Paramutation
Para mutation is an epigenetic interaction between two alleles of a gene, which leads to an inheritance that is not compatible with the Mendelian rules. The phenomenon was discovered in 1956 by Canadian geneticist RA Brink in maize ( Zea mays).
Para mutation at the b1 gene in maize
The B1- gene of maize encodes a protein that activates the anthocyanidin signal are synthesized by the purple pigments. Plants that are homozygous for the BI allele have high expression and b1 show a purple color; Plants that are homozygous for the B ' allele, however, are bright because b1 is only weakly transcribed. Crosses between these two plants produce heterozygous plants, which also have a bright color. This means apparently that BI ' is recessive to B. However, if the heterozygous plants are crossed together, all plants of the following and future generations are bright This violates Mendelian splitting rule according to which some of the plants homozygous for BI and thus would have to be purple.
Mechanism
The nucleotide sequence of BI and B 'is identical, but the alleles have different epigenetic state, ie chromatin structure is different. By an interaction between the two alleles of the epigenetic state of BI is reprogrammed by B 'such that occur in subsequent generations no more plants, the BI are homozygous with respect. The exact molecular mechanism of interaction is not yet understood, but appears to play a major role in the communication between the alleles of non-coding RNA such as siRNA.

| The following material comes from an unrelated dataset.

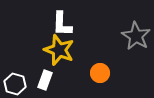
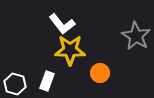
white L-shape: rotated 40 degrees counterclockwise
yellow star: moved 11 px right; rotated 20 degrees counterclockwise
white rectangle: moved 2 px right, 1 px down
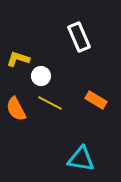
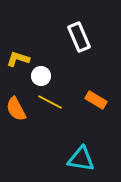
yellow line: moved 1 px up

Other cases of Para mutation
In other genes in maize as well as in other organisms cases were found by mutation parameters, including Arabidopsis thaliana, and mouse. There are less clear-cut cases of para mutation in animals known as in plants. The example of the b1 locus in maize is particularly easy to analyze because the B ' allele is very stable and has a wholly owned penetrance. This is not so often you can in most other cases of para mutation, the expression of a gene change gradually, and the effect can wear off in subsequent generations.